A principal hipótese para explicar a nova onda de mortes que atingiu as cadeias de Manaus nesta semana é um racha entre lideranças da facção FDN (Família do Norte), a mais poderosa da região Norte. Parte dessa suspeita surgiu por meio de informações fornecidas pelos próprios criminosos em mensagens enviadas aos “filiados”.
O chamado “salve geral”, obtido pelo jornal O Estado de S. Paulo explica em 1,6 mil palavras as razões para a divisão e como um dos grupos prepara a continuidade das atividades criminosas no Estado. O salve data de 27 de maio, segundo dia de ataques nas cadeias, que terminou com 55 mortos. “Esse salve é para expor a todos a maior conspiração de todos os tempos, toda sujeira que vamos apresentar aqui foi orquestrada pelo JB e passada através da mulher dele, a Sheila, para seus subordinados”, diz a mensagem.
JB é João Pinto Carioca, o João Branco, um dos expoentes da FDN, detido em uma unidade prisional federal, e a mulher citada é Sheila Maria Faustino Peres. O texto é escrito por quem supostamente João Branco pretendia atacar: aliados de José Roberto Fernandes, o Zé Roberto da Compensa, outro fundador da facção, também detido em presídio federal e chamado pelo Ministério Público Estadual de “o capo de tutti capi” (chefe de todos os chefes).
Investigação da polícia e do MP mostrou que Branco, Zé Roberto e um terceiro cabeça, Gelson Lima Carnaúba, o Mano G, articularam as ordens para a eliminação de integrantes do PCC (Primeiro Comando da Capital), no massacre que ocorreu em 2017, com 56 mortes.
Depois da eliminação dos rivais, a FDN passou a enfrentar divergências internas. “Tudo começou há muito tempo atrás quando o JB decidiu que queria ser o dono de tudo. Ele sabia que para ter sucesso teria que tirar nosso número 1 de cena”, continua o salve, referindo-se a Zé Roberto. Os investigadores têm delineado que João Branco pretendia criar uma dissidência maior que a facção original, que seria denominada FDN Pura.
Relatório de inteligência da Secretaria da Administração Penitenciária (Seap) do Amazonas, de 22 de maio, também mostrou que o sistema poderia sofrer uma nova instabilidade diante da tentativa do grupo de João Branco de tomar o poder.
Isso se deveria principalmente por uma suspeita de que o grupo de Zé Roberto estava perdendo espaço na venda de drogas e no interior dos presídios
Reviravolta
A inteligência mostrou, segundo o secretário da Administração Penitenciária, Marcus Vinícius Almeida, que o grupo dissidente pretendia atacar na madrugada de segunda para terça e o principal foco seria o Centro de Detenção Provisória Masculino.

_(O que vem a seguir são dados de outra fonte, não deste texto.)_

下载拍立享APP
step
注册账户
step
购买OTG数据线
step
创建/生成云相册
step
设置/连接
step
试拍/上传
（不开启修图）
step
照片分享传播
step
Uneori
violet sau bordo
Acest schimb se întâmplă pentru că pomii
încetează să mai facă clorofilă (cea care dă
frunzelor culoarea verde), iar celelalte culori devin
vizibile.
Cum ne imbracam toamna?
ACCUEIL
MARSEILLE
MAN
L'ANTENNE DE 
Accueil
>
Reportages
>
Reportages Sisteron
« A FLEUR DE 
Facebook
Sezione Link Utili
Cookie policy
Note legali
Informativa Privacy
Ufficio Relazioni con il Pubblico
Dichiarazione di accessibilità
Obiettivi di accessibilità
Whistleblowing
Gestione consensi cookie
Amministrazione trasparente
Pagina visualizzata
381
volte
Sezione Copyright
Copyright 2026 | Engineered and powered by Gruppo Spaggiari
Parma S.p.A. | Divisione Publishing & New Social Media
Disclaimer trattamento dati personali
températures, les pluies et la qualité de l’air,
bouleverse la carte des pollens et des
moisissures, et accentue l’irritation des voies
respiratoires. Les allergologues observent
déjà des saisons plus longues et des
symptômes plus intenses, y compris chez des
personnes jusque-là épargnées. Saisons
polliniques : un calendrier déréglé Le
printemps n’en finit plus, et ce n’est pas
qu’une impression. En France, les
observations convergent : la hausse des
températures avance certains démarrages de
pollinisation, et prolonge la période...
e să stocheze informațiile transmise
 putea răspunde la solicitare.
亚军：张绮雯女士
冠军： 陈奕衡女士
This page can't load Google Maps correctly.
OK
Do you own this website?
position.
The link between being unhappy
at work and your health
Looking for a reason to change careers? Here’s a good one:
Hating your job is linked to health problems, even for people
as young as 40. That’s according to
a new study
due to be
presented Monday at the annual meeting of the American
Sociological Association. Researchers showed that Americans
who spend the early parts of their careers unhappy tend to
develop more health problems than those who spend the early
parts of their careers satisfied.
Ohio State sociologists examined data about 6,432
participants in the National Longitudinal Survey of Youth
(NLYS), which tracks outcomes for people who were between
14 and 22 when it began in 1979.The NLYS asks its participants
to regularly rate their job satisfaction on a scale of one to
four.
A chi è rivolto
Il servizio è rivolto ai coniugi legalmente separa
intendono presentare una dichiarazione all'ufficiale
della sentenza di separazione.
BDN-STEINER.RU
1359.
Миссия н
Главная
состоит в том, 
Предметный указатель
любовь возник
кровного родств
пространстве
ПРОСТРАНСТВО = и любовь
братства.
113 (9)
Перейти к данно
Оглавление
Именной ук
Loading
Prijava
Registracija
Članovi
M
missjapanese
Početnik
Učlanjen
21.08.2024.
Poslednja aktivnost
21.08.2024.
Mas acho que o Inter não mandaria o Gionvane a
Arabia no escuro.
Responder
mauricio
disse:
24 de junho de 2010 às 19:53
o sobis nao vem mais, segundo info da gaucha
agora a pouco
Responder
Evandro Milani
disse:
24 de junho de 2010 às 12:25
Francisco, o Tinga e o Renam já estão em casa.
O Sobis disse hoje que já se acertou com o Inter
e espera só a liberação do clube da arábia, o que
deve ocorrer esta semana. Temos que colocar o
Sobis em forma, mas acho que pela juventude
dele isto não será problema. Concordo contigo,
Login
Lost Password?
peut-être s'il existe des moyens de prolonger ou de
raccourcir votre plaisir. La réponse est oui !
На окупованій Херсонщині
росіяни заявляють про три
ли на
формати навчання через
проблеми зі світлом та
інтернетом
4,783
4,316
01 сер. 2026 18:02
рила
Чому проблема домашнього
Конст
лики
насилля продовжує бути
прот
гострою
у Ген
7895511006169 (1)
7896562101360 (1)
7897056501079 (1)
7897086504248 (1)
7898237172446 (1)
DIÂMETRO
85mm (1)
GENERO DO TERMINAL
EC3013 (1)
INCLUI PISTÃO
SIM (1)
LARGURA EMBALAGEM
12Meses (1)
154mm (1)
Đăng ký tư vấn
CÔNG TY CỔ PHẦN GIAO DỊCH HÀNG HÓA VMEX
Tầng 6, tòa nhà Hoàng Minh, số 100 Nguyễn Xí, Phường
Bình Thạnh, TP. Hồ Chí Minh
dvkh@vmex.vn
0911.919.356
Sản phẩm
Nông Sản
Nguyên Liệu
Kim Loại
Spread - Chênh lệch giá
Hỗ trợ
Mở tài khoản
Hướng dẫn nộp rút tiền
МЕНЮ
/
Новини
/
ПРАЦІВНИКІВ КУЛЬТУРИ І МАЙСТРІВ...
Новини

Mas o plano foi descoberto, e quem seria vítima agiu primeiro.
“O plano era matar de forma covarde, à base de trairagem, os principais cabeças da FDN-AM”, relata o salve do grupo de Zé Roberto. “Porém o plano não saiu como JB desejava e graças a Deus eles não conseguiram dar sequência na conspiração porque nós descobrimos.”
“Poucas pessoas na organização poderiam desafiar o Zé Roberto. João Branco é uma delas”, diz o procurador da República Edmilson Barreiros, que participou da Operação La Muralla, a primeira a investigar a organização da FDN em 2015.
Os investigadores acreditam que o grupo de Zé Roberto tenha deflagrado o ataque e assassinado 15 presos no Complexo Penitenciário Anísio Jobim (Compaj). No dia seguinte, morreram 5 no CDPM e outros 25 no Instituto Penal Antônio Trindade.